U.S. Retirement Age Changing Like France?

(PatriotWise.com) — The retirement age in France was just raised by French President Emmanuel Macron from age 62 to 64, according to a report from the defense and national security website 19FortyFive. Macron did this without a legislative vote which generated public backlash as protestors reportedly took to the streets. But the move is causing concern for Americans here in the states who wonder if they will also see a rise in age eligibility for retirement benefits.

As the French are living longer and the deficit in the pension system grows, Macron argues that he had to do something about it to save it entirely. While the move was not common, it was legal. Macron reportedly invoked a special power that streamlined the bill to be passed by him directly. After that time, the National Assembly has 24 hours to file a vote of no-confidence in the government.

The news comes as there are renewed talks and concerns about Social Security and Medicare. Social Security was reportedly created by Franklin Delano Roosevelt at the pinnacle of the Great Depression designed to give elder people a means to live after years of working. The program, however, is running dry and both parties have resorted to winning the narrative over who is going to save it versus who is going to kill it.

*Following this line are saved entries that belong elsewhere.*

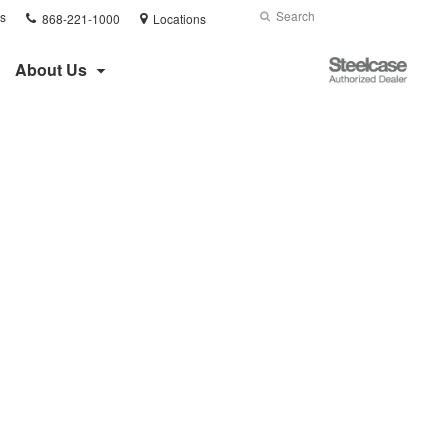
Phone
Search
Submit
s
868-221-1000
Locations
number:
Search
Steelcase
About Us
Authorized
Dealer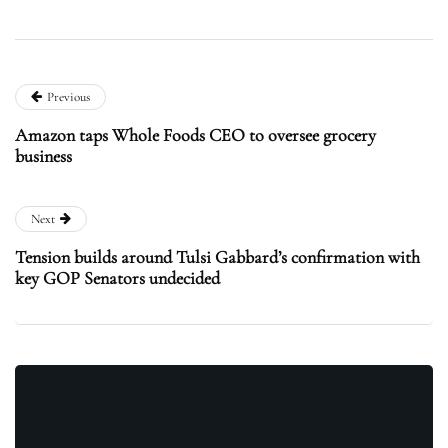
Previous
Amazon taps Whole Foods CEO to oversee grocery
business
Next
Tension builds around Tulsi Gabbard’s confirmation with
key GOP Senators undecided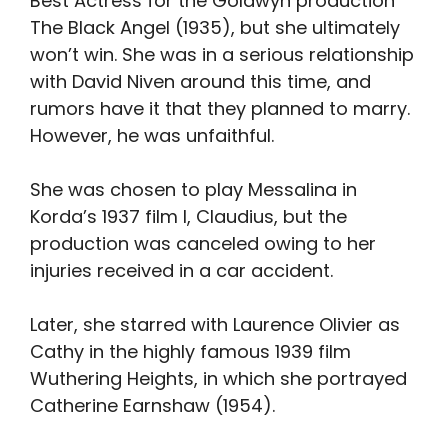
Best Actress for the Goldwyn production
The Black Angel (1935), but she ultimately
won’t win. She was in a serious relationship
with David Niven around this time, and
rumors have it that they planned to marry.
However, he was unfaithful.
She was chosen to play Messalina in
Korda’s 1937 film I, Claudius, but the
production was canceled owing to her
injuries received in a car accident.
Later, she starred with Laurence Olivier as
Cathy in the highly famous 1939 film
Wuthering Heights, in which she portrayed
Catherine Earnshaw (1954).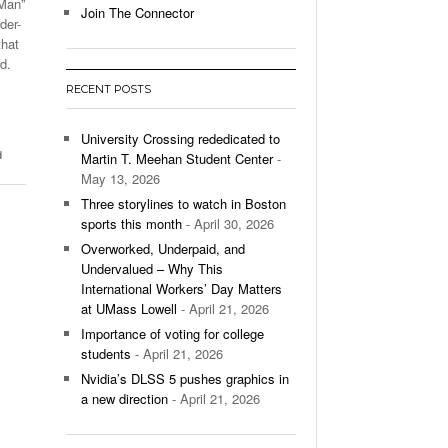
-Man”
Join The Connector
der-
l Unable To Keep Up With Boston College,
that
- December 9, 2025
3-1 On Home Ice
d.
RECENT POSTS
’s Basketball Continues To Impress,
- December 9,
ssing Last Seasons Win Total
University Crossing rededicated to
d
Martin T. Meehan Student Center
-
View All
May 13, 2026
Three storylines to watch in Boston
sports this month
- April 30, 2026
Overworked, Underpaid, and
Undervalued – Why This
International Workers’ Day Matters
at UMass Lowell
- April 21, 2026
Importance of voting for college
students
- April 21, 2026
Nvidia’s DLSS 5 pushes graphics in
a new direction
- April 21, 2026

Solutions that remain for saving entitlement programs are raising the retirement age, taxing the rich, diverting spending, or raising more money, according to the senior editor of 19FortyFive. Harrison Kass argues that raising the age should be the last option because it would also proportionately increase the burden on the worker to work longer.

Kass also argues that using tax revenues for excessive military spending should be used to preserve entitlement programs, which is the “light at the end of a four-decade tunnel” of work. America, he concludes, is rich enough to take care of its elderly.